BAGHDAD — A female human rights lawyer in the northern city of Mosul was executed by firing squad at the orders of Islamic State extremists, activists said Thursday, sparking international outrage. But she was not the first to suffer such a fate in a city where the militants’ rule is increasingly oppressive — especially for women.
Samira al-Nuaimy, known locally for her pro bono legal and humanitarian work, was executed last week, according to rights activists and residents. The United Nations said that she was killed in a public square and that her body showed signs of torture when it was returned to her family.

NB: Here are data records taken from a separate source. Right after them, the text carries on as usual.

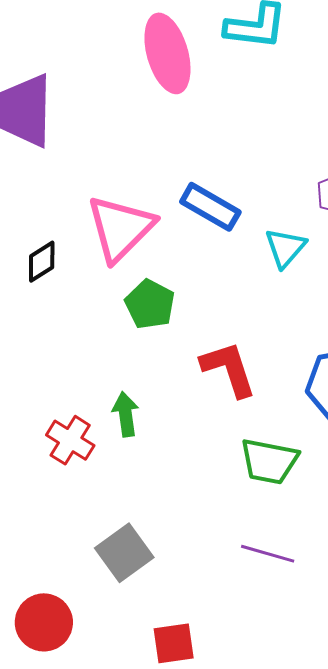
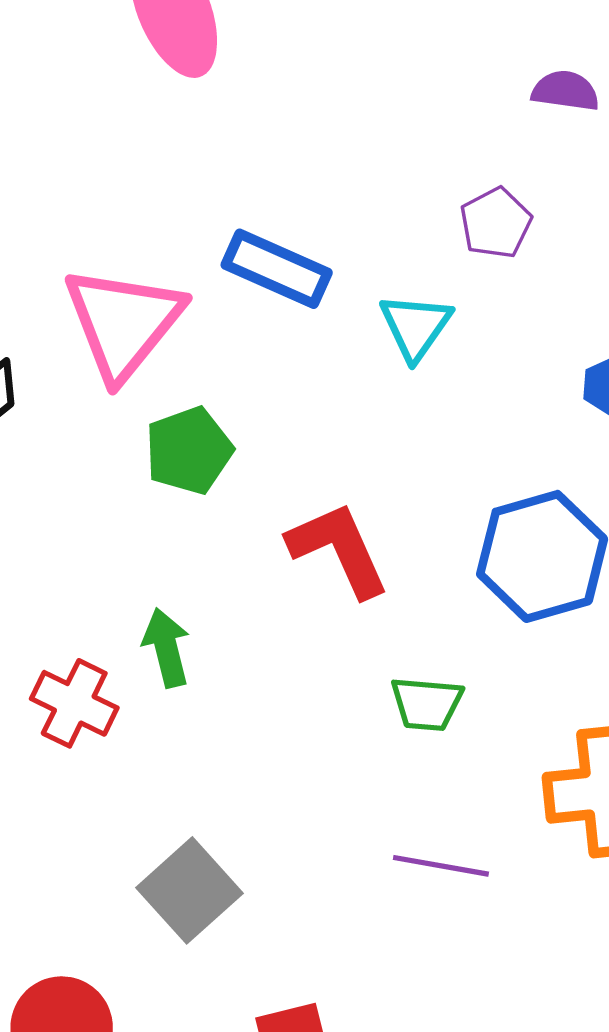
green pentagon: (150, 304) -> (189, 451), turned 30
green trapezoid: (269, 461) -> (427, 704), size x0.7

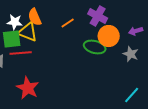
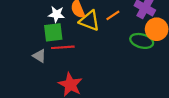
yellow triangle: (28, 32) -> (89, 21), moved

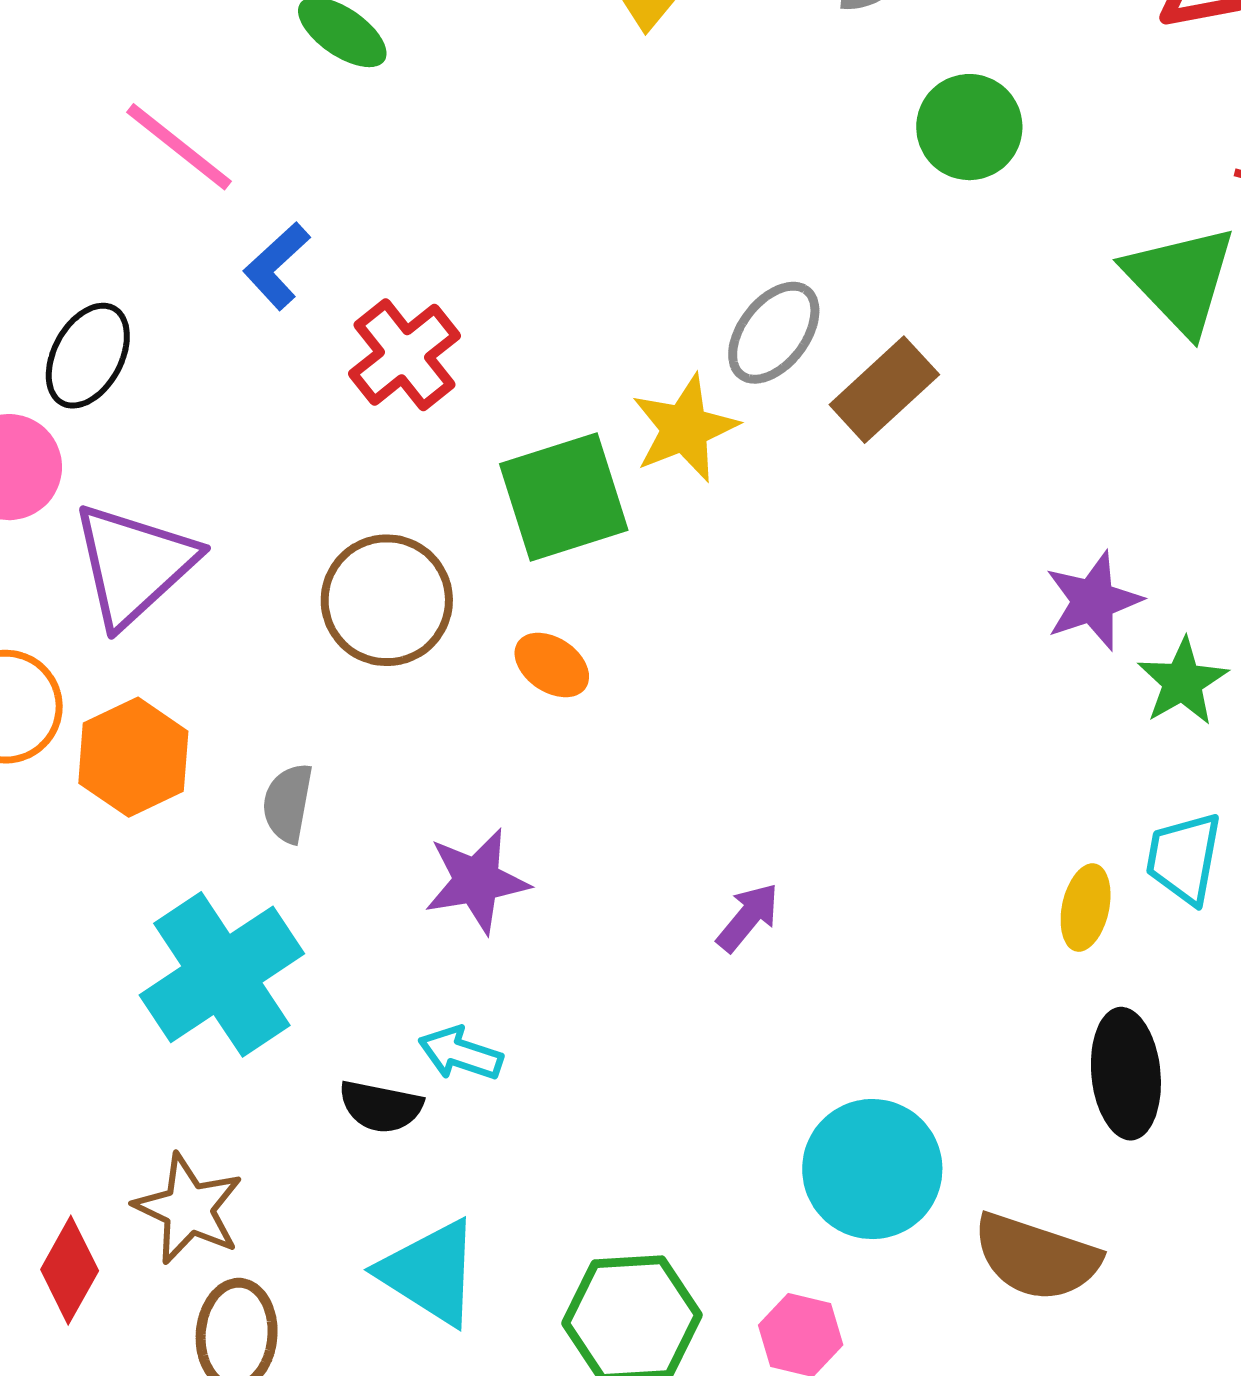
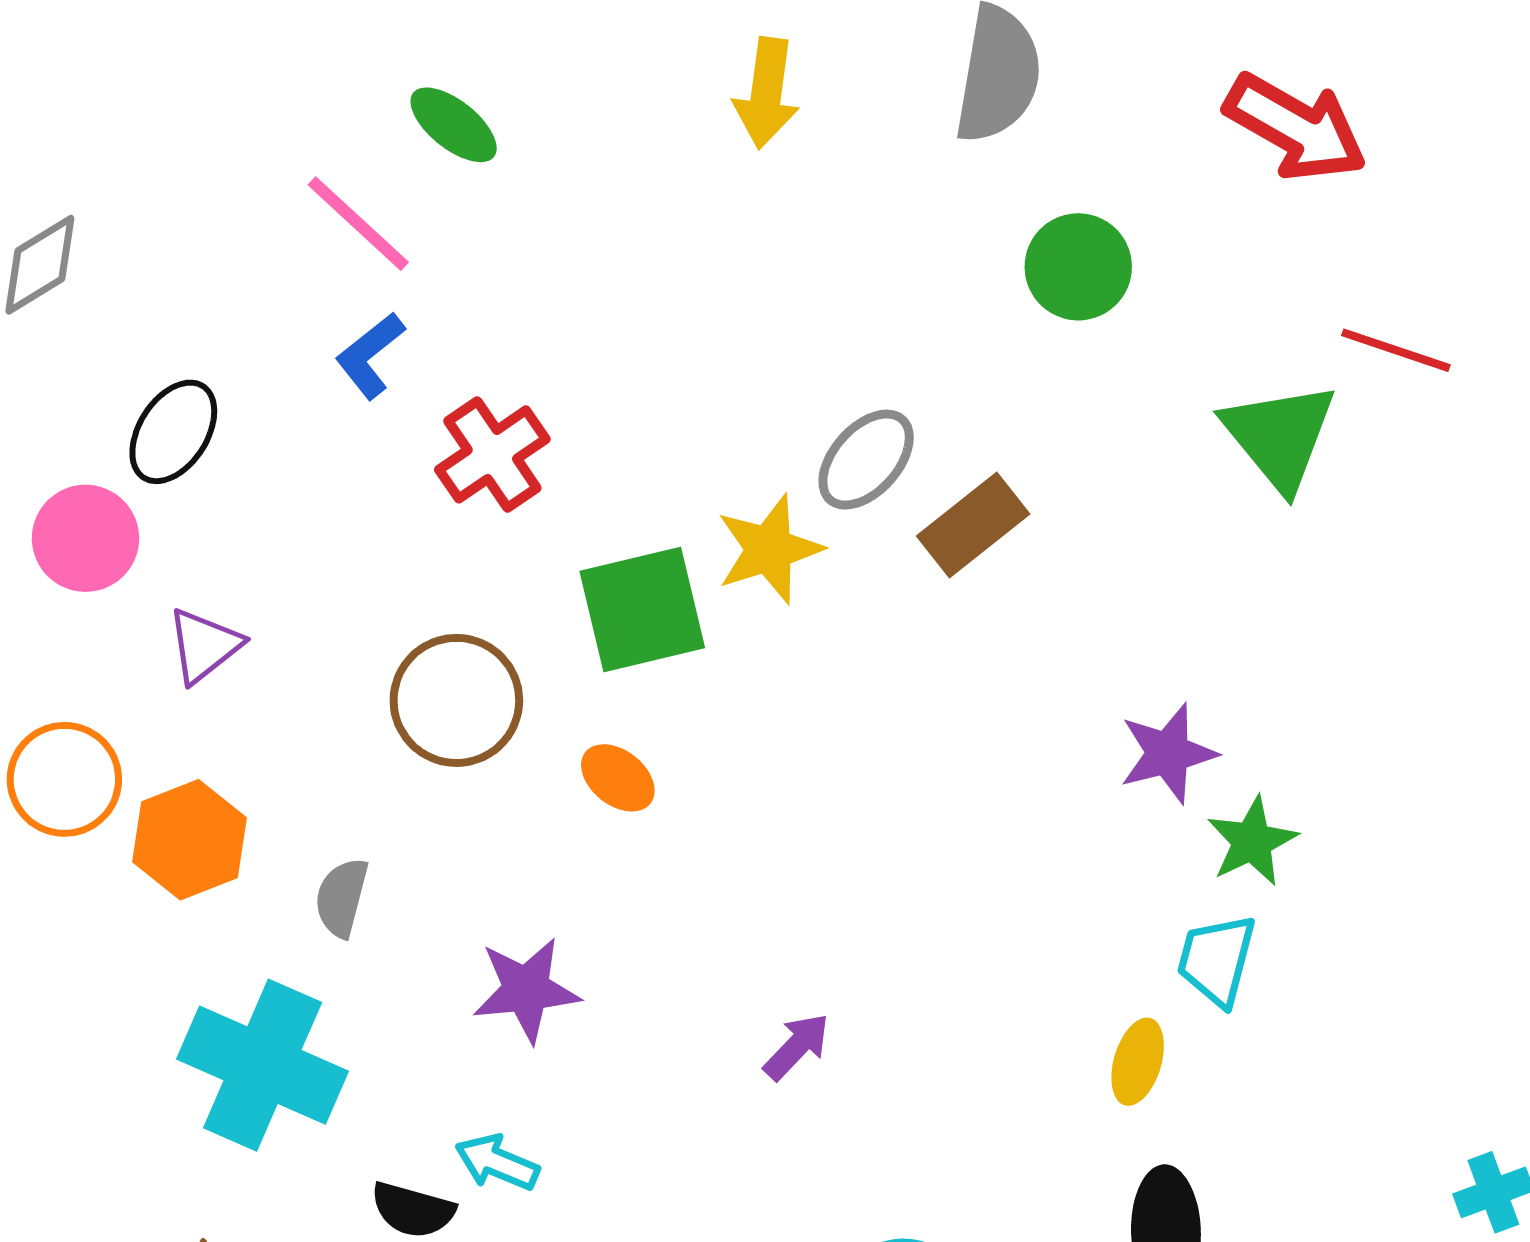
pink line: (179, 147) -> (358, 224), moved
purple triangle: (134, 564) -> (204, 646), size x0.6
cyan trapezoid: (1184, 858) -> (1217, 960), moved
cyan cross: (222, 974) -> (263, 1065), turned -37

New rules ban women from working in jobs other than health care and education, where they are deemed necessary to treat and teach other females.
A regulation requiring all women to fully veil their faces was initially unenforced. But now, breaking that rule can trigger heavy penalties, including beatings.
Women such as Nuaimy, who refuse to submit to the militants, risk losing their lives.
“Samira was not the first,” said Suha Oda, a 29-year-old social activist from Mosul who has moved to the Kurdish-administered area nearby but monitors human rights issues in the city. Four women have suffered a similar fate over the past month, she said, including three doctors who were executed last week. Iraqi media reports said the women had been killed because they refused to treat a wounded Islamic State fighter.
Professional and educated women have been a particular target, rights groups say, with women who took part in parliamentary elections this year especially at risk.A female politician also is believed to have been killed, but militants have refused to return the body to her family, Oda said.
“This horrifying public execution — of a courageous woman whose only weapons were the words she used in defense of the human rights of others — lays bare the bankrupt ideology of ISIL and its affiliates,” said the U.N. high commissioner for human rights, Zeid Raad al-
Hussein, using an acronym for the Islamic State.
Working as a human rights lawyer in Iraq has never been easy; for decades Saddam Hussein ran a rigidly authoritarian system.
In the years after the 2003 U.S.-led invasion, advocates and judges were targeted for their work at a time of widespread sectarian bloodshed.
The Islamic State did not publicly acknowledge Nuaimy’s killing, but U.N. officials said a sharia court had sentenced her to death for apostasy — or abandoning the faith.
Nuaimy had sought to run in the elections but did not end up competing, Oda said. The lawyer had spoken out on her Facebook page against the militants’ destruction of historic sites, the U.N. office for human rights said. The Islamic State has blown up ancient tombs, ripped down
statues and destroyed Shiite mosques — which it considers idolatrous or heretical under its extreme interpretation of Islam.
“She refused the terrorists and Daesh,” Oda said, using the Arabic acronym for the group.
When the extremist group publicly executed a man this month on an accusation of sorcery, pictures of the killing were circulated online.While U.N. officials said the execution was public, Oda and several Mosul residents questioned whether it took place in the open.
In Nuaimy’s case, no pictures appeared.
Initially, there were doubts about reports of Nuaimy’s killing, especially after the Gulf Center for Human Rights, a regional group, mistakenly posted with its release on the case a picture of a writer based in the United Arab Emirates.
But Rupert Colville, a spokesman for the U.N. human rights commissioner, said the agency had done extensive research into the killing. “Our United Nations human rights staff in Iraq knew her well,” he said.
While public executions are still not common in Mosul, in
the Syrian city of Raqqah, the
de facto capital of the territory seized by the Islamic State, the group has carried out numerous public beheadings and crucifixions. In one particularly gruesome episode, the heads of slain Iraqi soldiers were displayed on spikes around the city.
In Mosul, as in Raqqah, the Islamic State had initially taken a softer approach, apparently to avoid alienating the population. But the group’s sharia courts now mete out increasingly harsh punishments, residents say.
Oda says a Mosul friend left the house without her hands covered and was punished by having them beaten with a stick by the Hisba — an Islamic State unit tasked with ensuring that the populace adheres to the militant group’s strict rules, such as women covering all flesh in public.
“They are finished with the minorities,” said Hanna Edward, a prominent Iraqi women’s rights activist, referring to the group’s expulsion of people with different religious or ethnic backgrounds. “Now they are turning their focus on the people living there, and the women.”